Ada tiga macam golongan bahan galian, yaitu golongan a, b dan c.  Bahan galian golongan a merupakan usaha penambangan strategis yang dianggap berguna untuk pertahanan dan keamanan serta perekonomian negara seperti minyak bumi, gas alam, batu bara, nikel, timah atau bahan radioaktif.

Bahan galian golongan b merupakan usaha penambangan vital yang berfungsi menjamin hajat hidup orang banyak seperti emas, perak, intan, besi atau seng. Bahan galian golongan c merupakan bahan galian yang bukan merupakan bahan galian golongan a dan b seperti pasir, kerikil, marmer, granit atau kaolin.

Kewenangan pengaturan usaha pertambangan bahan galian golongan a dan b berada pada Menteri Energi dan Sumber Daya Mineral sedangkan kewenangan usaha pertambangan bahan galian golongan c berada pada Pemerintah Daerah Tingkat I tempat di mana bahan galian tersebut berada.

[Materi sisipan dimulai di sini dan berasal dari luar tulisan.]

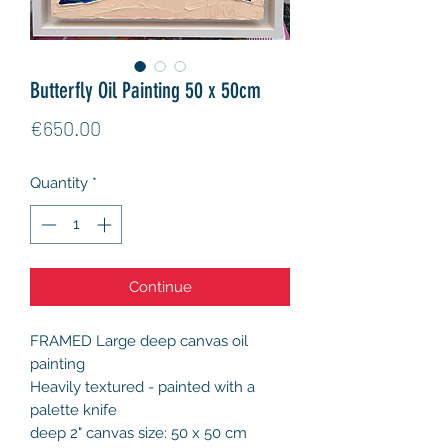
Butterfly Oil Painting 50 x 50cm
Price
€650.00
Quantity
*
Continue
FRAMED Large deep canvas oil
painting
Heavily textured - painted with a
palette knife
deep 2" canvas size: 50 x 50 cm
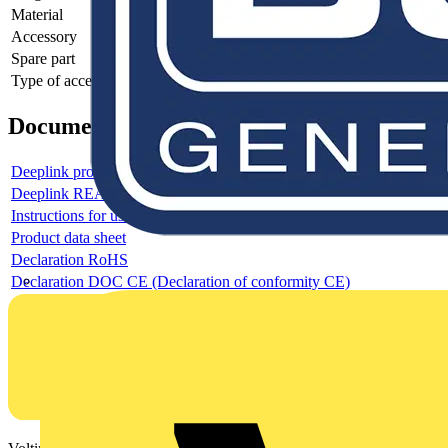
Material
-
Accessory
-
Spare part
-
Type of accessory/spare part
-
Documents
Deeplink product page
Deeplink REACH
Instructions for use
Product data sheet
Declaration RoHS
Declaration DOC CE (Declaration of conformity CE)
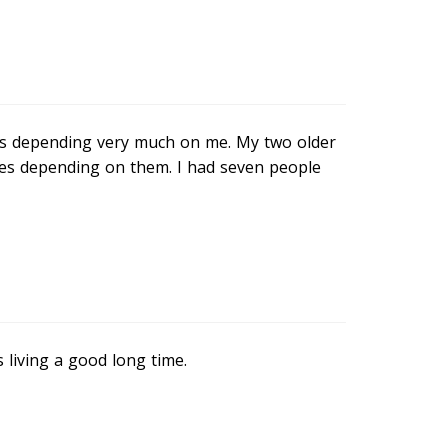
y was depending very much on me. My two older
ies depending on them. I had seven people
 living a good long time.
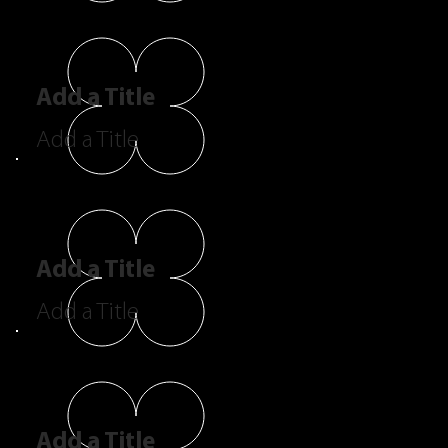
Add a Title
Add a Title
Add a Title
Add a Title
Add a Title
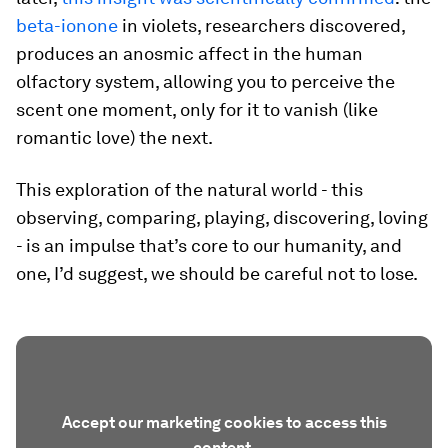
beta-ionone
in violets, researchers discovered,
produces an anosmic affect in the human
olfactory system, allowing you to perceive the
scent one moment, only for it to vanish (like
romantic love) the next.
This exploration of the natural world - this
observing, comparing, playing, discovering, loving
- is an impulse that’s core to our humanity, and
one, I’d suggest, we should be careful not to lose.
Accept our marketing cookies to access this
content.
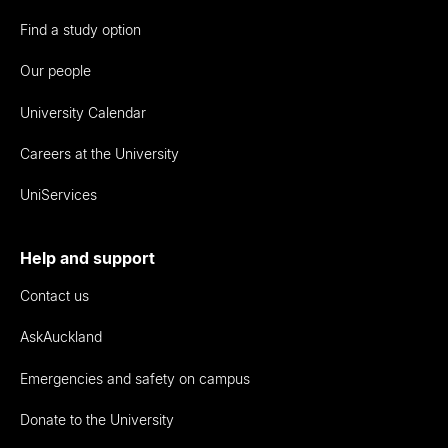
Find a study option
Our people
University Calendar
Careers at the University
UniServices
Help and support
Contact us
AskAuckland
Emergencies and safety on campus
Donate to the University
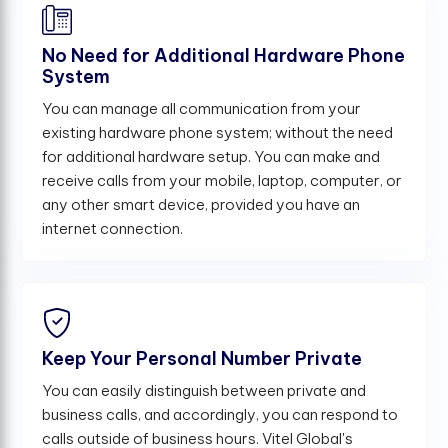
No Need for Additional Hardware Phone
System
You can manage all communication from your
existing hardware phone system; without the need
for additional hardware setup. You can make and
receive calls from your mobile, laptop, computer, or
any other smart device, provided you have an
internet connection.
Keep Your Personal Number Private
You can easily distinguish between private and
business calls, and accordingly, you can respond to
calls outside of business hours. Vitel Global's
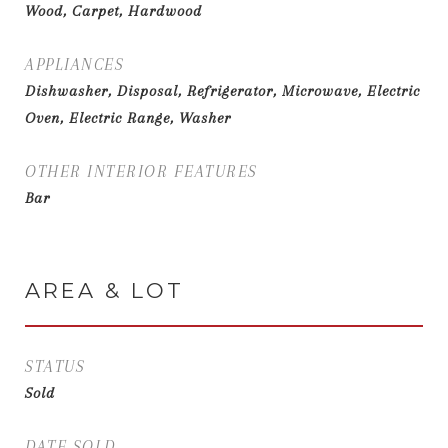
Wood, Carpet, Hardwood
APPLIANCES
Dishwasher, Disposal, Refrigerator, Microwave, Electric
Oven, Electric Range, Washer
OTHER INTERIOR FEATURES
Bar
AREA & LOT
STATUS
Sold
DATE SOLD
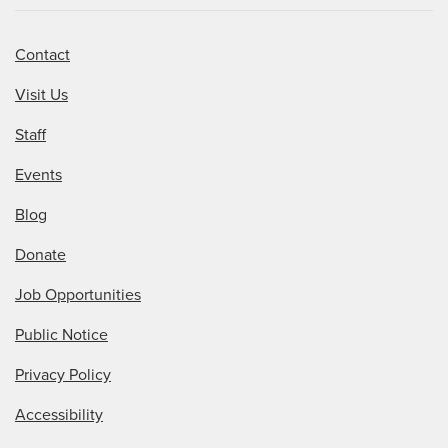
Contact
Visit Us
Staff
Events
Blog
Donate
Job Opportunities
Public Notice
Privacy Policy
Accessibility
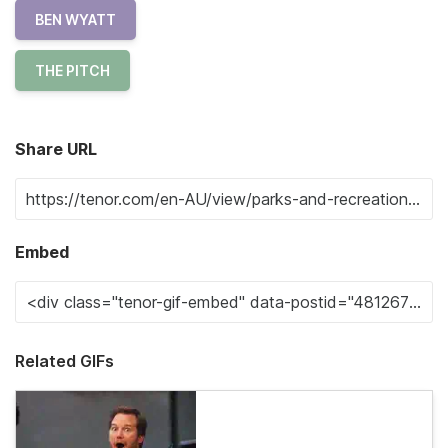
BEN WYATT
THE PITCH
Share URL
Embed
Related GIFs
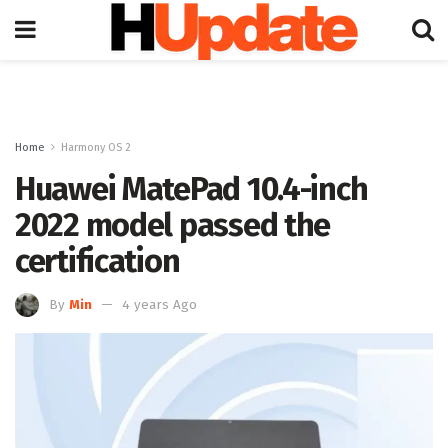
Home
Harmony OS 2
Huawei MatePad 10.4-inch
2022 model passed the
certification
By
Min
4 years Ago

Namun dengan memperhatikan kepentingan daerah, Menteri dapat menyerahkan pengaturan usaha pertambangan bahan galian golongan b kepada Pemerintah Provinsi tempat terdapatnya bahan galian itu.

Pemberian kontrak publik kepada perusahaan swasta (investor) dimungkinkan jika instansi pemerintah dianggap tidak dapat melaksanakan sendiri.  Untuk itu, Menteri dapat memberikan izin publik untuk dilakukan kontrak dengan pihak lain, termasuk investor.

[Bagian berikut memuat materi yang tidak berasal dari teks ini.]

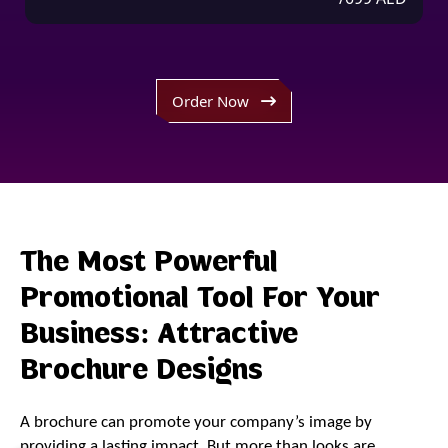
Order Now
The Most Powerful
Promotional Tool For Your
Business: Attractive
Brochure Designs
A brochure can promote your company’s image by
providing a lasting impact. But more than looks are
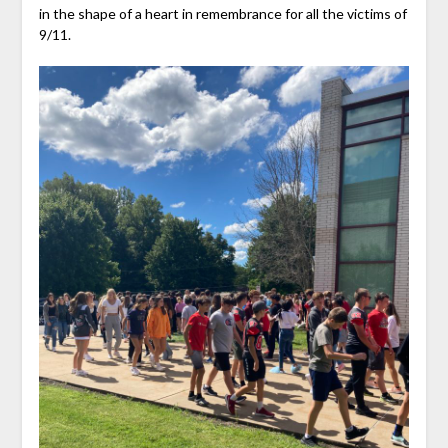
in the shape of a heart in remembrance for all the victims of
9/11.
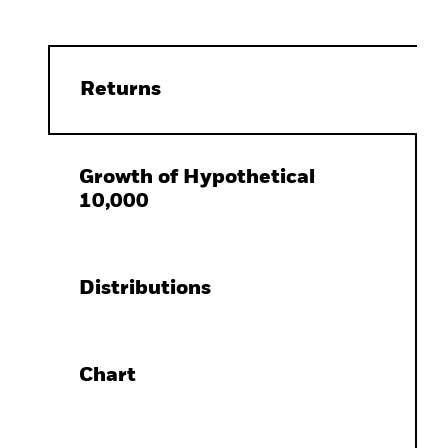
Returns
Growth of Hypothetical
10,000
Distributions
Chart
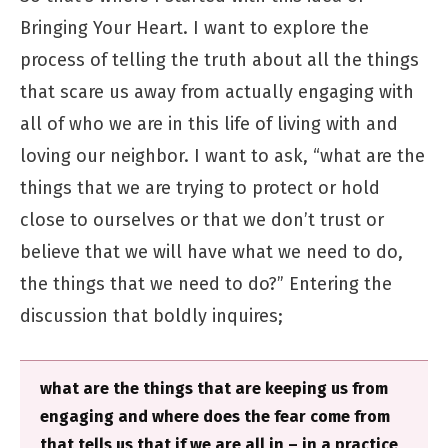
Bringing Your Heart. I want to explore the
process of telling the truth about all the things
that scare us away from actually engaging with
all of who we are in this life of living with and
loving our neighbor. I want to ask, “what are the
things that we are trying to protect or hold
close to ourselves or that we don’t trust or
believe that we will have what we need to do,
the things that we need to do?” Entering the
discussion that boldly inquires;
what are the things that are keeping us from
engaging and where does the fear come from
that tells us that if we are all in – in a practice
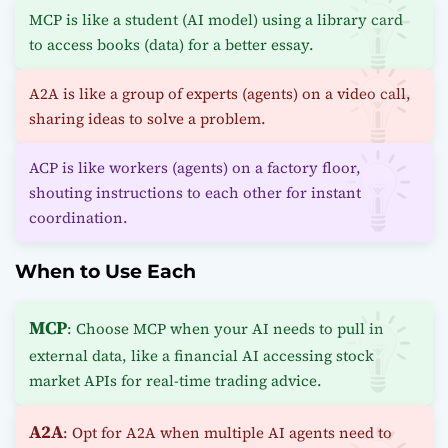
MCP is like a student (AI model) using a library card
to access books (data) for a better essay.
A2A is like a group of experts (agents) on a video call,
sharing ideas to solve a problem.
ACP is like workers (agents) on a factory floor,
shouting instructions to each other for instant
coordination.
When to Use Each
MCP
: Choose MCP when your AI needs to pull in
external data, like a financial AI accessing stock
market APIs for real-time trading advice.
A2A
: Opt for A2A when multiple AI agents need to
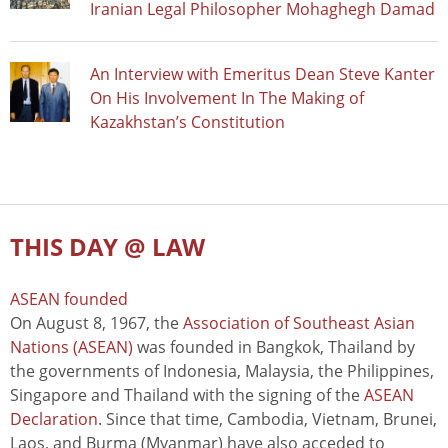
Iranian Legal Philosopher Mohaghegh Damad
An Interview with Emeritus Dean Steve Kanter
On His Involvement In The Making of
Kazakhstan’s Constitution
THIS DAY @ LAW
ASEAN founded
On August 8, 1967, the
Association of Southeast Asian
Nations (ASEAN)
was founded in Bangkok, Thailand by
the governments of Indonesia, Malaysia, the Philippines,
Singapore and Thailand with the signing of the
ASEAN
Declaration
. Since that time, Cambodia, Vietnam, Brunei,
Laos, and Burma (Myanmar) have also acceded to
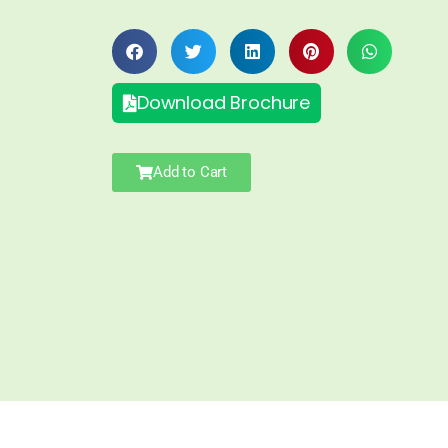
Download Brochure
Add to Cart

Untuk bahan galian golongan c yang terdapat di lepas pantai dan diusahakan oleh Perusahaan Asing harus dilakukan dengan bentuk kontrak karya. Berdasarkan Pasal 4 ayat (2) Undang-Undang Nomor 11 Tahun 1967 Jo. Peraturan Pemerintah Nomor  37 Tahun 1986, bahan galian golongan ini dilimpahkan kepada Pemerintah Daerah dengan menerbitkan Surat Izin Pertambangan Daerah (SIPD).

Pelaksanaan pengusahaan pertambangan untuk bahan galian golongan a hanya dapat dilakukan oleh instansi pemerintah dan perusahaan negara. Pengusahaan bahan galian golongan b dapat dilakukan oleh siapa saja, baik perusahaan tambang negara maupun instansi pemerintah, perseorangan maupun badan hukum swasta, sepanjang memenuhi persyaratan dalam Pasal 12 ayat 1 Undang-Undang Pokok Pertambangan.

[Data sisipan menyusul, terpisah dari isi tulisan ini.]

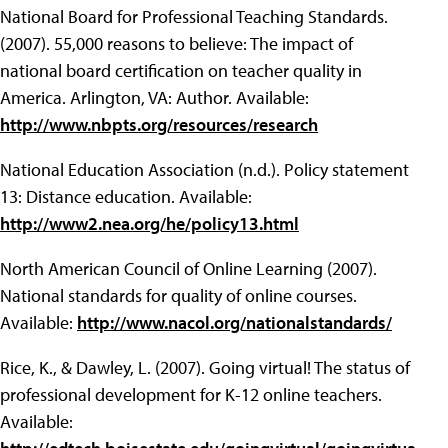
National Board for Professional Teaching Standards.
(2007). 55,000 reasons to believe: The impact of
national board certification on teacher quality in
America. Arlington, VA: Author. Available:
http://www.nbpts.org/resources/research
National Education Association (n.d.). Policy statement
13: Distance education. Available:
http://www2.nea.org/he/policy13.html
North American Council of Online Learning (2007).
National standards for quality of online courses.
Available:
http://www.nacol.org/nationalstandards/
Rice, K., & Dawley, L. (2007). Going virtual! The status of
professional development for K-12 online teachers.
Available:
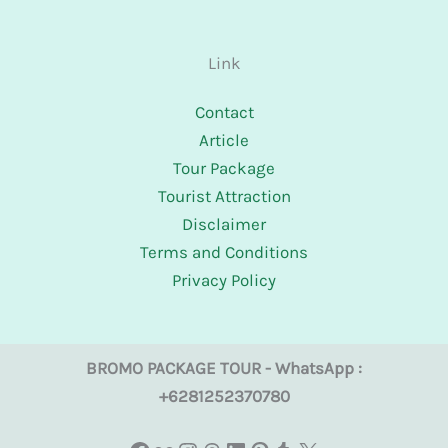
Link
Contact
Article
Tour Package
Tourist Attraction
Disclaimer
Terms and Conditions
Privacy Policy
BROMO PACKAGE TOUR - WhatsApp :
+6281252370780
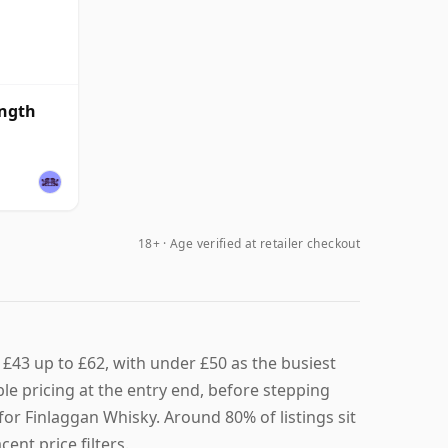
ength
18+ · Age verified at retailer checkout
£43 up to £62, with under £50 as the busiest
le pricing at the entry end, before stepping
for Finlaggan Whisky. Around 80% of listings sit
ent price filters.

Berdasarkan Pasal 4 ayat 1 Peraturan Pemerintah Nomor 37 Tahun 1986 tentang Penyerahan Sebagian Urusan Pemerintah di Bidang Pertambangan Kepada Pemerintah Daerah Tingkat I, usaha Pertambangan yang dilakukan dengan kontrak karya dapat dilakukan terhadap bahan galian golongan a dan b melalui kerjasama dengan instansi pemerintah atau perusahaan negara selaku pemegang KP, sepanjang belum mampu atau tidak mampu melakukannya sendiri.

Bentuk-bentuk KP yang dapat diberikan kepada pemohon adalah :

  1. Kuasa Pertambangan (KP) yang diberikan kepada perusahaan negara, perusahaan daerah, Koperasi, badan hukum lainnya atau perseorangan untuk melakukan usaha pertambangan bahan galian golongan a dan b
  2. Surat Keputusan Penugasan (KP Penugasan) yaitu bentuk KP yang diberikan oleh Menteri kepada Instansi Pemerintah untuk melakukan usaha pertambangan dalam melakukan Penelitian bahan galian
  3. Surat Keputusan Izin Pertambangan Rakyat (SIPR) yaitu izin pengusahaan untuk semua golongan (a, b dan c) yang diberikan oleh Menteri kepada rakyat setempat yang dilakukan dengan cara turun temurun, kecil-kecilan dan dengan peralatan yang sangat sederhana
  4. Surat Izin Pertambangan Daerah (SIPD) yang diberikan oleh Pemerintah Daerah kepada Perusahaan/ Badan Hukum dan Perseorangan untuk usaha pertambangan bahan galian golongan c di daerahnya

 

Pengelolaan Tambang Era Otonomi Daerah

Pasal 10 Undang-undang Nomor 22 Tahun 1999 tentang Pemerintahan Daerah memerikan kewenangan daerah dalam mengelola sumber daya nasional yang tersedia di wilayahnya dan bertanggung jawab memelihara kelestarian lingkungan sesuai dengan peraturan perundang-undangan.

Sejumlah urusan pemerintahan yang akan diserahkan kepada kabupaten/ kota, yaitu pekerjaan umum, kesehatan, pendidikan dan kebudayaan, pertanian, perhubungan, industri dan perdagangan, penanaman modal, lingkungan hidup, pertanahan, koperasi dan tenaga kerja berdasarkan pasal 11 Undang-undang Pemerintahan Daerah.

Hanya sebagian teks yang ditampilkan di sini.